Working Without A Net
Sunday, July 6th, 2008 by RLRFrom The LA Times
By Peter Gosselin
Economists — and what few friends the Bush administration still has — seem flabbergasted at how bleak Americans have grown about their economic prospects.
True, gasoline has shot past $4 a gallon. And house prices keep dropping. And unemployment is creeping higher and higher.
But is this really enough to send consumer confidence plunging to near-record lows? To convince more than 8 in 10 Americans that the country is headed in the wrong direction? Surely something else must be at work.

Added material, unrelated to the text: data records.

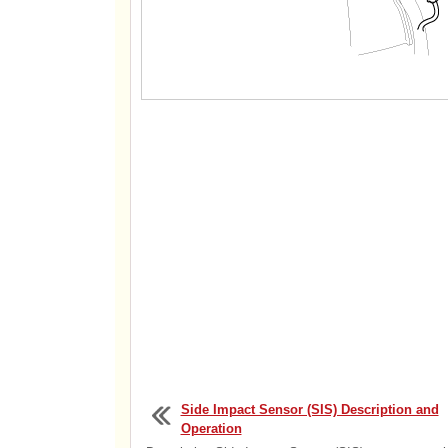
Side Impact Sensor (SIS) Description and
Operation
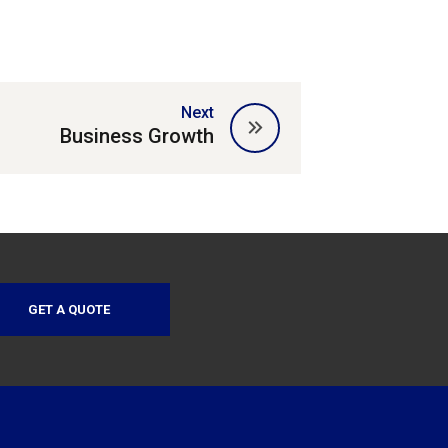
Next
Business Growth
GET A QUOTE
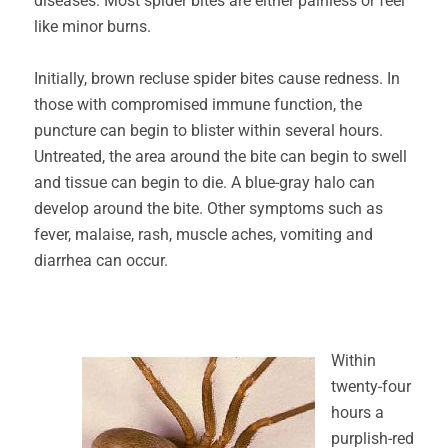
diseases. Most spider bites are either painless or feel
like minor burns.
Initially, brown recluse spider bites cause redness. In
those with compromised immune function, the
puncture can begin to blister within several hours.
Untreated, the area around the bite can begin to swell
and tissue can begin to die. A blue-gray halo can
develop around the bite. Other symptoms such as
fever, malaise, rash, muscle aches, vomiting and
diarrhea can occur.
Within
twenty-four
hours a
purplish-red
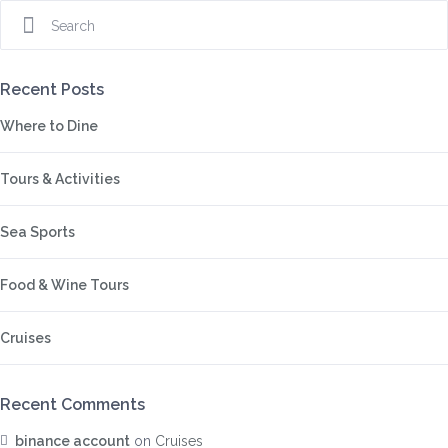
Recent Posts
Where to Dine
Tours & Activities
Sea Sports
Food & Wine Tours
Cruises
Recent Comments
binance account
on
Cruises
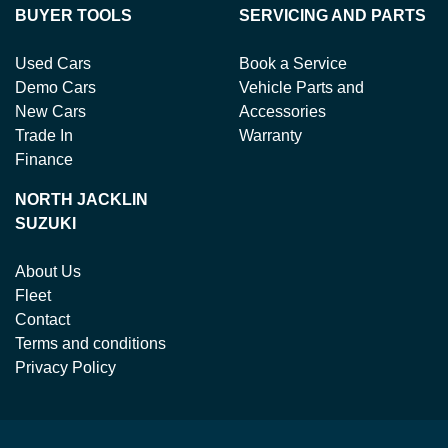
BUYER TOOLS
SERVICING AND PARTS
Used Cars
Book a Service
Demo Cars
Vehicle Parts and
New Cars
Accessories
Trade In
Warranty
Finance
NORTH JACKLIN
SUZUKI
About Us
Fleet
Contact
Terms and conditions
Privacy Policy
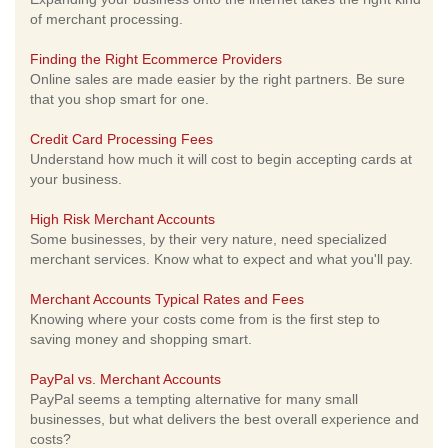
of merchant processing.
Finding the Right Ecommerce Providers
Online sales are made easier by the right partners. Be sure
that you shop smart for one.
Credit Card Processing Fees
Understand how much it will cost to begin accepting cards at
your business.
High Risk Merchant Accounts
Some businesses, by their very nature, need specialized
merchant services. Know what to expect and what you'll pay.
Merchant Accounts Typical Rates and Fees
Knowing where your costs come from is the first step to
saving money and shopping smart.
PayPal vs. Merchant Accounts
PayPal seems a tempting alternative for many small
businesses, but what delivers the best overall experience and
costs?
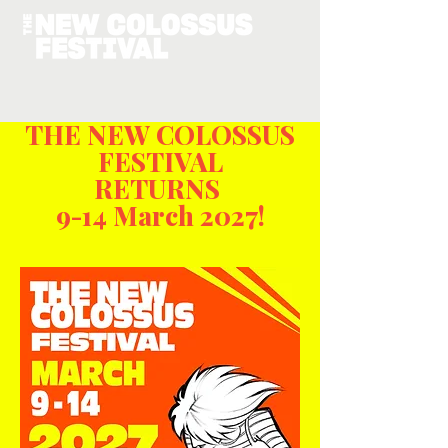
THE NEW COLOSSUS
FESTIVAL
RETURNS
9-14 March 2027!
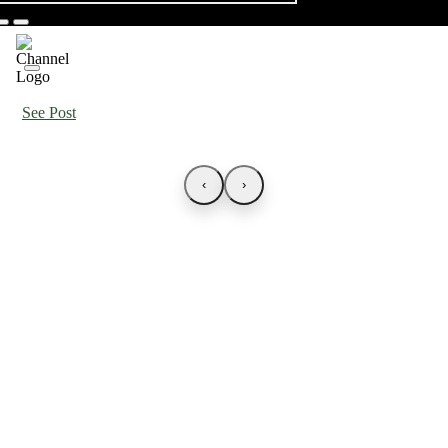
See Post
‹
›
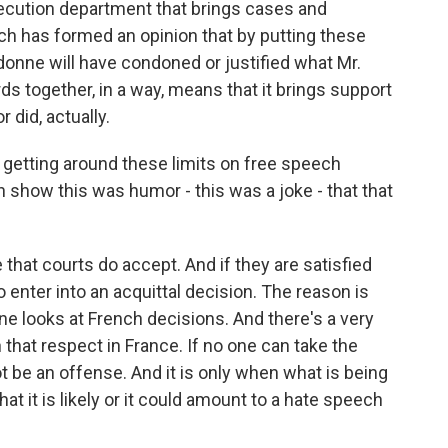
ecution department that brings cases and
h has formed an opinion that by putting these
udonne will have condoned or justified what Mr.
ds together, in a way, means that it brings support
 did, actually.
getting around these limits on free speech
 show this was humor - this was a joke - that that
that courts do accept. And if they are satisfied
to enter into an acquittal decision. The reason is
ne looks at French decisions. And there's a very
that respect in France. If no one can take the
t be an offense. And it is only when what is being
hat it is likely or it could amount to a hate speech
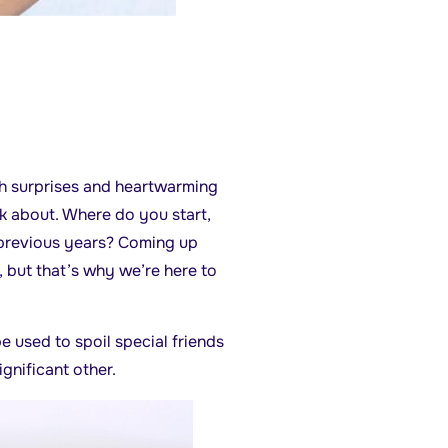
ith surprises and heartwarming
nk about. Where do you start,
 previous years? Coming up
, but that’s why we’re here to
be used to spoil special friends
gnificant other.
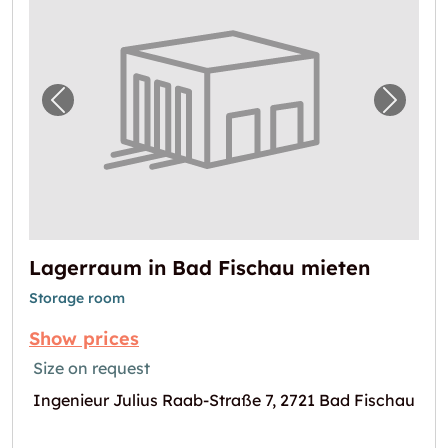
Previous image for "Lagerraum in Bad Fisch
Next i
Lagerraum in Bad Fischau mieten
Storage room
Show prices
Size on request
Ingenieur Julius Raab-Straße 7, 2721 Bad Fischau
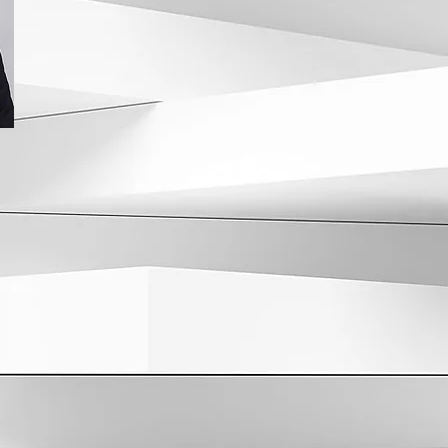
comprehensive kidney disease care model. Dr.
undergraduate (Magna Cum Laude) and medical 
University of Pennsylvania. He then went on to p
Lenox Hill Hospital for Internal Medicine, follo
Center of NY Hospital/Cornell Medical Center for
Nephrology/Hypertension.
Dr. Stack has served as the Medical Director at
Parsippany and East Morris units. He is currently
Nephrology and Internal Medicine and has been 
New Jersey Monthly Magazine “Top Doctor.” Dr. S
both our Morristown (25 Lindsley Dr) and Florha
Rd) offices.
>
Back to Physicians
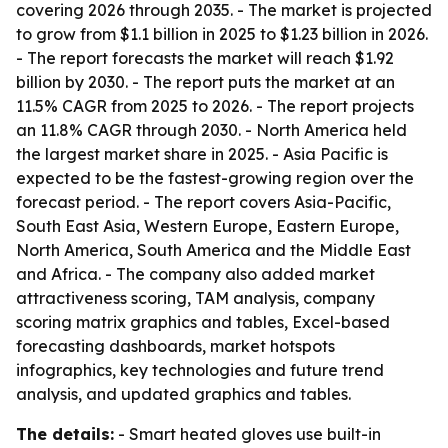
covering 2026 through 2035. - The market is projected
to grow from $1.1 billion in 2025 to $1.23 billion in 2026.
- The report forecasts the market will reach $1.92
billion by 2030. - The report puts the market at an
11.5% CAGR from 2025 to 2026. - The report projects
an 11.8% CAGR through 2030. - North America held
the largest market share in 2025. - Asia Pacific is
expected to be the fastest-growing region over the
forecast period. - The report covers Asia-Pacific,
South East Asia, Western Europe, Eastern Europe,
North America, South America and the Middle East
and Africa. - The company also added market
attractiveness scoring, TAM analysis, company
scoring matrix graphics and tables, Excel-based
forecasting dashboards, market hotspots
infographics, key technologies and future trend
analysis, and updated graphics and tables.
The details:
- Smart heated gloves use built-in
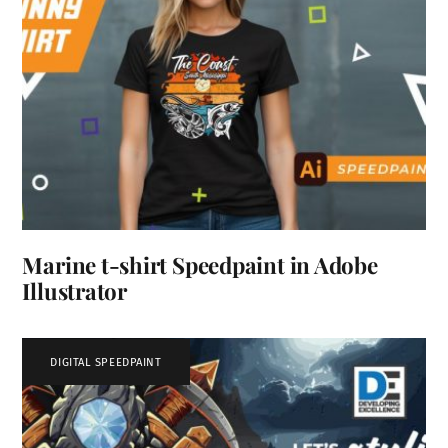
Marine t-shirt Speedpaint in Adobe
Illustrator
DIGITAL SPEEDPAINT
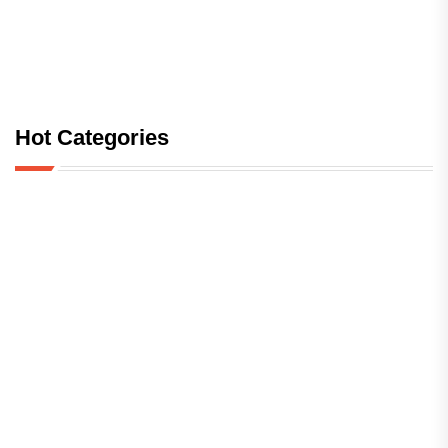
Hot Categories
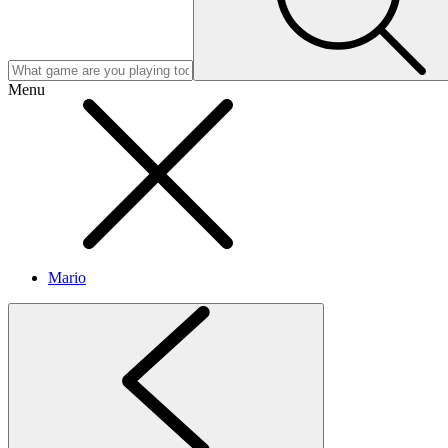
Menu
Mario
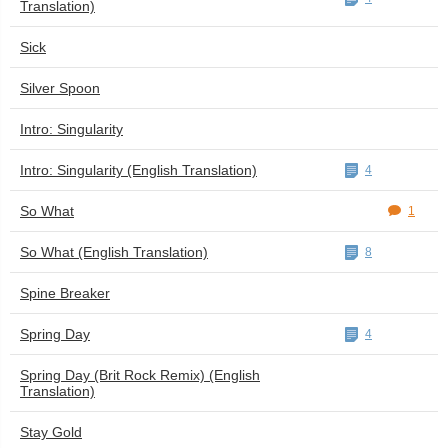
Translation)
Sick
Silver Spoon
Intro: Singularity
Intro: Singularity (English Translation)
4
So What
1
So What (English Translation)
8
Spine Breaker
Spring Day
4
Spring Day (Brit Rock Remix) (English
Translation)
Stay Gold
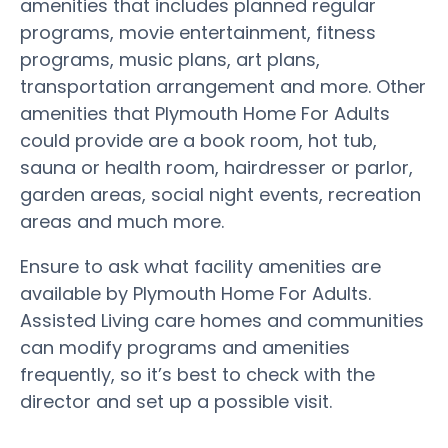
amenities that includes planned regular
programs, movie entertainment, fitness
programs, music plans, art plans,
transportation arrangement and more. Other
amenities that Plymouth Home For Adults
could provide are a book room, hot tub,
sauna or health room, hairdresser or parlor,
garden areas, social night events, recreation
areas and much more.
Ensure to ask what facility amenities are
available by Plymouth Home For Adults.
Assisted Living care homes and communities
can modify programs and amenities
frequently, so it’s best to check with the
director and set up a possible visit.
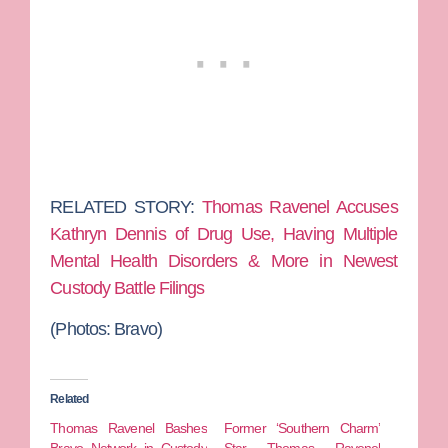
RELATED STORY:
Thomas Ravenel Accuses
Kathryn Dennis of Drug Use, Having Multiple
Mental Health Disorders & More in Newest
Custody Battle Filings
(Photos: Bravo)
Related
Thomas Ravenel Bashes
Former ‘Southern Charm’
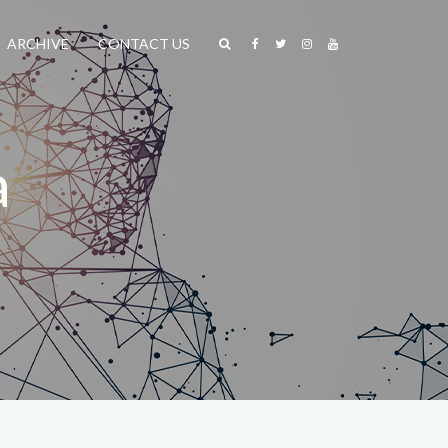
ARCHIVE
CONTACT US
a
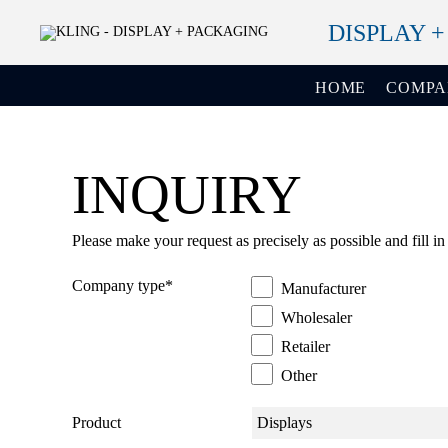
DISPLAY 
HOME
COMP
INQUIRY
Please make your request as precisely as possible and fill in
Company type
*
Manufacturer
Wholesaler
Retailer
Other
Product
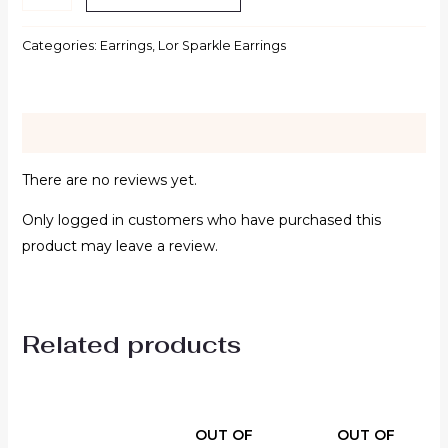
Categories:
Earrings
,
Lor Sparkle Earrings
Reviews (0)
There are no reviews yet.
Only logged in customers who have purchased this
product may leave a review.
Related products
OUT OF
OUT OF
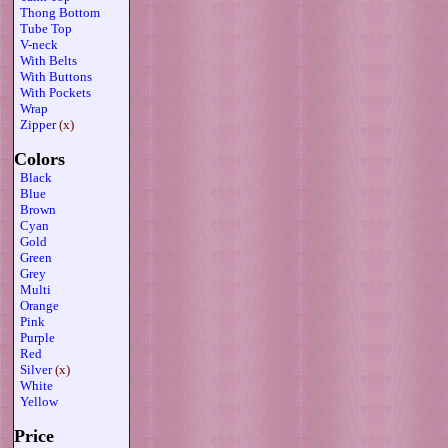
Thong Bottom
Tube Top
V-neck
With Belts
With Buttons
With Pockets
Wrap
Zipper
(x)
Colors
Black
Blue
Brown
Cyan
Gold
Green
Grey
Multi
Orange
Pink
Purple
Red
Silver
(x)
White
Yellow
Price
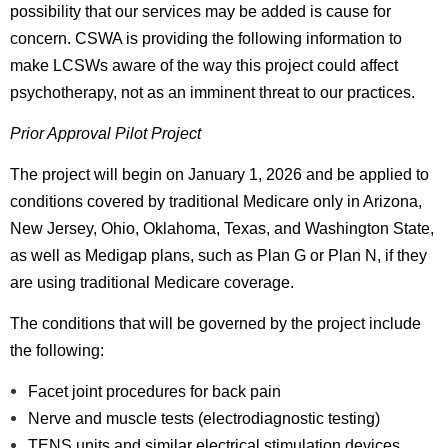
possibility that our services may be added is cause for
concern. CSWA is providing the following information to
make LCSWs aware of the way this project could affect
psychotherapy, not as an imminent threat to our practices.
Prior Approval Pilot Project
The project will begin on January 1, 2026 and be applied to
conditions covered by traditional Medicare only in Arizona,
New Jersey, Ohio, Oklahoma, Texas, and Washington State,
as well as Medigap plans, such as Plan G or Plan N, if they
are using traditional Medicare coverage.
The conditions that will be governed by the project include
the following:
Facet joint procedures for back pain
Nerve and muscle tests (electrodiagnostic testing)
TENS units and similar electrical stimulation devices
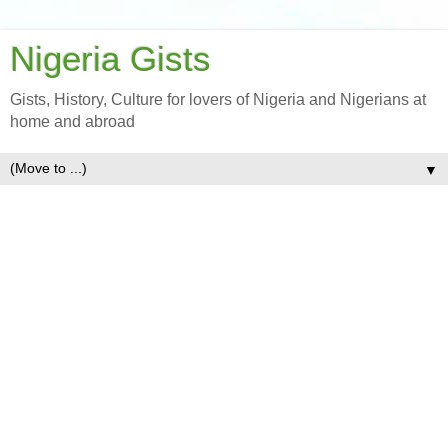
Nigeria Gists
Gists, History, Culture for lovers of Nigeria and Nigerians at
home and abroad
▼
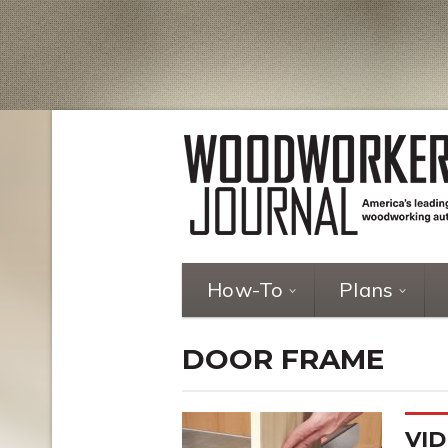
How-To
Plans
DOOR FRAME
VID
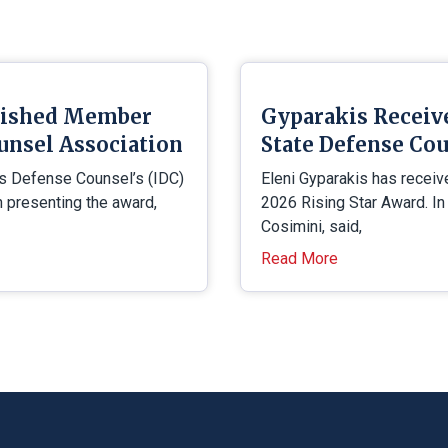
uished Member
Gyparakis Receiv
unsel Association
State Defense Cou
is Defense Counsel’s (IDC)
Eleni Gyparakis has receiv
presenting the award,
2026 Rising Star Award. In
Cosimini, said,
Read More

Republicans and some economic analysts think they know what that something is: Democratic doomsayers. Republican Rep. Virginia Foxx of North Carolina recently distilled this view with Nixonian flourish, declaring: “This is not a failed economy. We are not in recession. What a shame that Democrats want to talk down the economy.”
But I think there’s a better explanation for the public’s dark mood, one that’s closer at hand and deeper running than the talk-it-down theory.
Working Americans and their families arrived on the doorstep of the current economic crisis uniquely ill-equipped to cope with its consequences. Rather than having gained a financial protective coating during the period of growth that preceded it, working families up and down the income spectrum were actually nudged further out on an economic limb and therefore were primed for being picked off once problems emerged.